Diam-diam Hay Hay merasa terkejut juga. Hal ini sungguh tak pernah disangkanya. Orang-orang yang menjadi guru-gurunya ini memang aneh. See-thian Lama yang menjadi pendeta Lama, sepatutnya hidup di dalam biara yang besar di Tibet, atau setidaknya tentu memiliki kuil yang besar di mana dia menjadi ketuanya. Akan tetapi kenyataannya sama sekali tidak demikian. Pendeta ini membawanya ke tempat sunyi itu dan mereka hanya tinggal di sebuah pondok darurat yang mereka bangun. Sebaliknya, orang berpakaian tambal-tambalan seperti pengemis itu, Ciu-sian Sin-kai, malah hidup sebagai raja yang kaya-raya di sebuah pulau. Akan tetapi sebelum dia mengeluarkan suara, tiba-tiba See-thian Lama memegang lengannya dan berbisik.
"Ada orang-orang datang ke sini!"
Baru saja dia bicara, nampak berkelebat tiga bayangan orang dan tahu-tahu di situ sudah muncul tiga orang pendeta Lama. Sikap mereka keren akan tetapi mereka tetap menghormati See-thian Lama, bahkan mereka sudah merangkap kedua tangannya di depan dada sebagai penghormatan dan ketiganya menyebut,
"Susiok!"
See-thian Lama menatap wajah ketiga orang pendeta Lama itu. Mereka itu rata-rata berusia lima puluh sampai enam puluh tahun, dan dari sikap dan bentuk tubuh mereka, dapat diduga bahwa mereka adalah orang-orang yang berilmu tinggi. See-thian lama tidak mengenal semua pendeta Lama, akan tetapi dari sebutan mereka, dia tahu bahwa mereka ini adalah pendeta-pendeta tingkat dua di Tibet, satu generasi lebih muda darinya.

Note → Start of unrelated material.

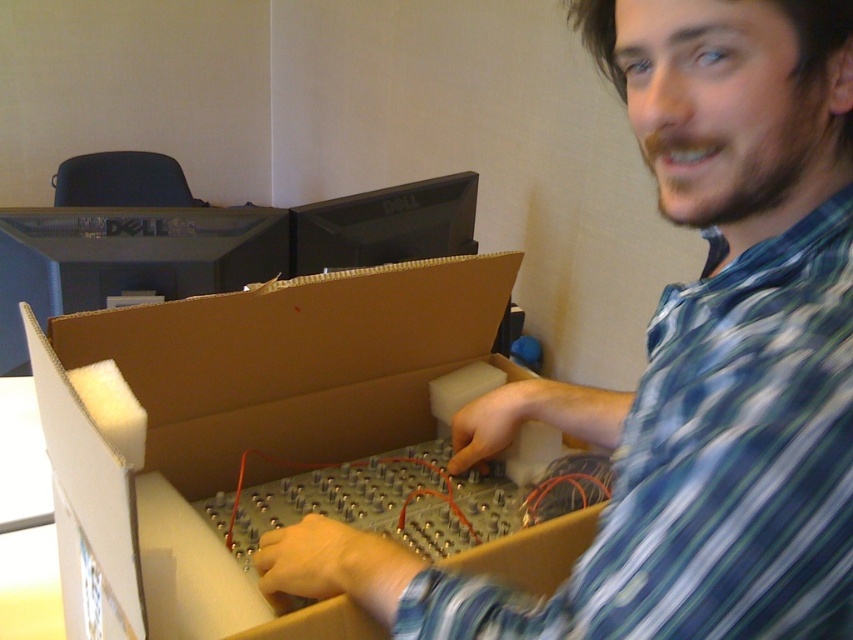 You are standing in the workspace shown in the image. There are two points marked in the scene. The first point is at coordinate point (693, 362) and the second point is at coordinate point (225, 529). Which point is closer to you?

Point (693, 362) is closer to the viewer than point (225, 529).

What is located at the point with coordinates (683, 362) in the image?

The point at coordinates (683, 362) corresponds to the metallic silver circuit board at center.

"Kalian berlima darimanakah dan ada keperluan apa datang berkunjung ke sini?"
Tanya See-thian Lama dengan sikap dan suara yang lembut. Seorang di antara tiga pendeta lama itu, yang bertubuh jangkung kurus berjenggot panjang, melangkah maju mewakili dua orang temannya. Pendeta ini bersikap halus, akan tetapi suaranya terdengar tegas dan keras.
"Susiok, maafkan kalau kami bertiga mengganggu Susiok. Akan tetapi kami mendukung tugas yang diberikan oleh para Suhu di Tibet untuk mencari Sin-tong."
Dia menghentikan kata-katanya dan mengerling ke arah Hay Hay yang mendengarkan dengan hati tertarik, apalagi ketika pendeta itu menyebut Sin-tong yang mempunyai hubungan erat dengan dirinya. See-thian Lama tetap tersenyum walaupun sinar matanya menjadi berkilat.
"Mencari Sin-tong kenapa datang ke sini?"
"Karena kami merasa yakin bahwa anak yang berada bersama Susiok ini adalah Sin-tong dan kami harus mengajaknya kembali ke Tibet."
"Hemmm, apa alasanmu bahwa muridku ini Sin-tong?"
"Kami merasa yakin, Susiok, berdasarkan penyelidikan kami yang bertahun-tahun lamanya. Mula-mula Lam-hai Siang-mo datang ke Tibet dan memberi tahu kepada para Suhu bahwa Sin-tong telah terampas dari tangan mereka oleh Pak-kwi-ong dan Tung-hek-kwi, dua orang di antara Empat Setan. Para Suhu mengutus kami bertiga untuk pergi mencari kedua orang tokoh iblis itu. Bertahun-tahun kami merantau dengan susah payah dan setelah kami berhasil menemukan dua orang itu, mereka mengatakan bahwa Sin-tong telah terampas pula dari tangan mereka oleh Susiok dan Ciu-sian Sin-kai. Oleh karena itu, kami segera mencari Susiok di sini dan melihat anak ini.."
See-thian Lama tersenyum. Kiranya dua pasang iblis itu telah mencari cara lain untuk membalas kekalahan mereka, yaitu dengan melapor kepada para pendeta Lama di Tibet!
"Akan tetapi, muridku ini sama sekali bukan Sin-tong!"
Katanya.
"Maaf, Susiok. Bukankah anak ini yang diperebutkan di antara Lam-hai Siang-mo, Pak-kwi-ong dan Tung-hek-kwi? Bukankah anak ini yang tadinya telah dibawa oleh sepasang suami isteri itu untuk diserahkan ke Tibet?"
See-thian Lama mengerti bahwa tentu saja suami isteri iblis itu berbohong dan memutarbalikkan kenyataan tentang diri Hay Hay, mengatakan bahwa mereka berdua tadinya berniat menyerahkan Hay Hay ke Tibet! Akan tetapi, memang Hay Hay yang diperebutkan itu maka dia pun mengangguk.
"Benar, memang anak ini yang diperebutkan, akan tetapi dia bukan Sin-tong."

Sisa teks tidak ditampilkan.